A formal education was considered essential for the upper-class man and he began learning his letters at an early age. At five or six he usually entered the home schoolroom where he was taught by a governess, or a tutor if he had no sisters. A proper education was one grounded in the Classics and most boys were sent away after the age of eight to one of the well-established public schools such as Eton, Harrow, St Paul’s or Winchester. There they were taught Latin, Greek, languages such as French or Italian, history and mathematics in a large schoolroom in the company of several hundred other boys. School life was often extremely harsh and many boys endured meagre servings of poor food, freezing conditions, physical, sexual and emotional abuse, rats in the dormitories, loneliness and anxiety. Parents such as Gerard Monksleigh’s mother in
Bath Tangle
frequently worried over the rigours and privations of boarding-school life. There were happy moments, however, and many pupils greatly enjoyed the freedoms that life away from home offered and engaged in all manner of pranks and activities both inside and outside the school grounds. Many boys forged friendships during their school years which continued at university and beyond. At the age of sixteen or seventeen boys went up to either Oxford or Cambridge or, like Hugo Darracott in
The Unknown Ajax
or Adam Deveril in
A Civil Contract
, went straight into the military.

Although many young men opted for a life of pleasure while at
university some students chose an academic life.

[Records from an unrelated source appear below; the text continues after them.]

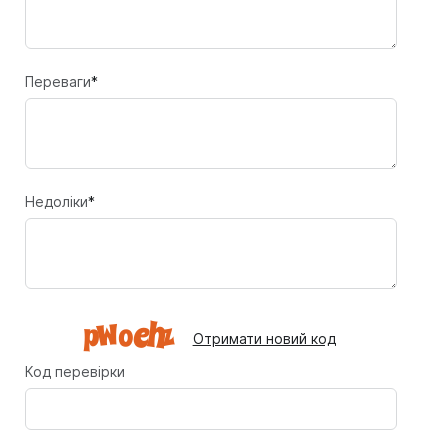
Переваги
*
Недоліки
*
Отримати новий код
Код перевірки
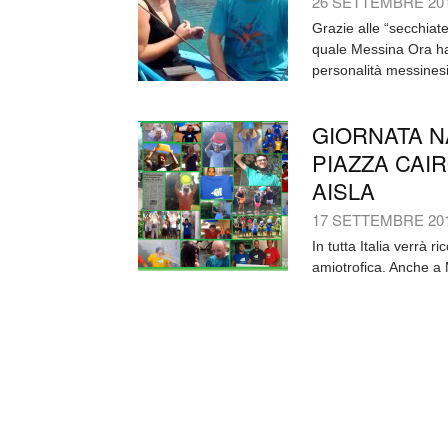
26 SETTEMBRE 20
Grazie alle “secchiat
quale Messina Ora ha 
personalità messinesi 
GIORNATA N
PIAZZA CAI
AISLA
17 SETTEMBRE 20
In tutta Italia verrà r
amiotrofica. Anche a 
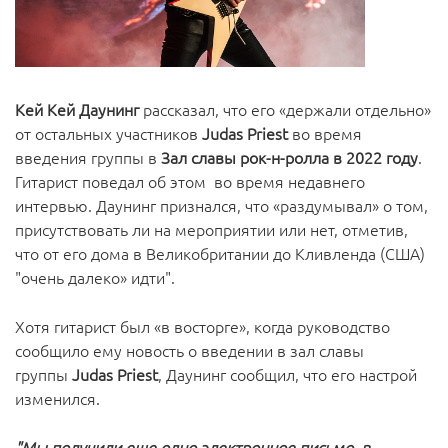
Кей Кей Даунинг
рассказал, что его «держали отдельно»
от остальных участников
Judas Priest
во время
введения группы в
Зал славы рок-н-ролла в 2022 году
.
Гитарист поведал об этом во время недавнего
интервью. Даунинг признался, что «раздумывал» о том,
присутствовать ли на мероприятии или нет, отметив,
что от его дома в Великобритании до Кливленда (США)
"очень далеко» идти".
Хотя гитарист был «в восторге», когда руководство
сообщило ему новость о введении в зал славы
группы
Judas Priest
, Даунинг сообщил, что его настрой
изменился.
"Мы получили еще одно электронное письмо, в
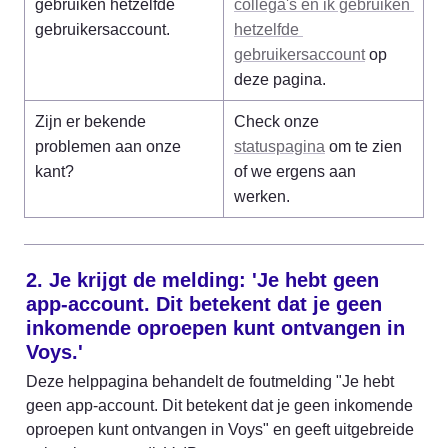
gebruiken hetzelfde 
collega's en ik gebruiken 
gebruikersaccount.
hetzelfde 
gebruikersaccount
 op 
deze pagina.
Zijn er bekende 
Check onze 
problemen aan onze 
statuspagina
 om te zien 
kant?
of we ergens aan 
werken.
2. Je krijgt de melding: 'Je hebt geen 
app-account. Dit betekent dat je geen 
inkomende oproepen kunt ontvangen in 
Voys.'
Deze helppagina behandelt de foutmelding "Je hebt 
geen app-account. Dit betekent dat je geen inkomende 
oproepen kunt ontvangen in Voys" en geeft uitgebreide 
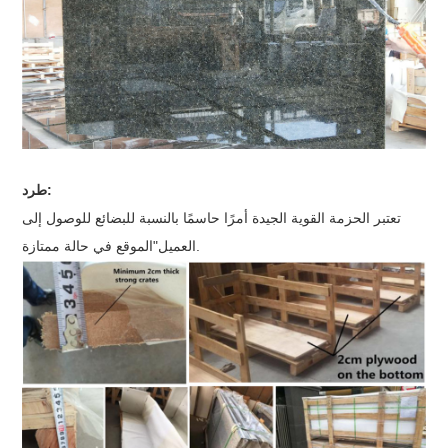
طرد:
تعتبر الحزمة القوية الجيدة أمرًا حاسمًا بالنسبة للبضائع للوصول إلى
الموقع في حالة ممتازة.
العميل
"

University was considered important, not so much for its academic opportunities (serious study was an option rather than a requirement) but for the social life and the friends and contacts which could be made there. Viscount Pevensey and his devoted and foolish friend, Cornelius Fancot, met at Harrow and embarked on a riotous career of pranks, dares and wagers which, in
April Lady
, continued during their time at Oxford and became the highlight of their bachelor life in London. The nature of university life, with its emphasis on high-spirited behaviour and apparent acceptance of young men as being naturally inclined to engage in all manner of pranks, dares and other reckless deeds, meant that it was not uncommon for students to find themselves rusticated (sent down or suspended) for at least part of a term as a result of activities deemed unacceptable even by the university authorities, such as riding a horse up the college stairs or, as Nicky Carlyon does in
The Reluctant Widow
, borrowing a bear to chase a couple of university dons up a tree. Some students did engage in academic life, however, and serious-minded young men such as Aubrey Lanyon in
Venetia
, who was entered at Trinity College Cambridge, aspired to be scholars and win a fellowship. Young men usually spent two or three years at the university before entering society as fully fledged adults.

In
April Lady
Dysart, Viscount Pevensey, was famous at Oxford for leaping
his hunter over a dining table and engaging in many of the outrageous
pranks and escapades that were an accepted part of university life.

A Bachelor’s Life

During the Regency the life of the well-bred and financially independent bachelor was often one of unalloyed pleasure. After a pleasant spell at either Oxford or Cambridge the sons of the nobility would frequently remove to London and take rooms in one of the many gentlemen’s lodgings in the West End of town. Duke Street, St James’s Place, Clarges Street, Ryder Street or any of the streets in the area of St James’s were popular, as was a set of chambers in Albany. The chambers, or ‘sets’ as they are still called within Albany, were available only to single men and consisted of comfortable bachelor apartments with two spacious main rooms, an entrance hall and two or three smaller rooms which could house the kitchen, bathroom and either a study or second bedroom if one of the main rooms was used as a master bedroom. Each set also had space allocated to it in the basement and attics for servants’ quarters and storage. Lord Byron lived in Albany in 1814–15 as did
The Foundling
’s Gideon Ware who, as a captain in the Lifeguards, appreciated its close proximity to his headquarters. Albany’s central location just west of Piccadilly made it popular with many a Regency bachelor who wanted easy access to the clubs, pubs, hells, pleasure haunts and glittering social life available to the well-bred man of leisure.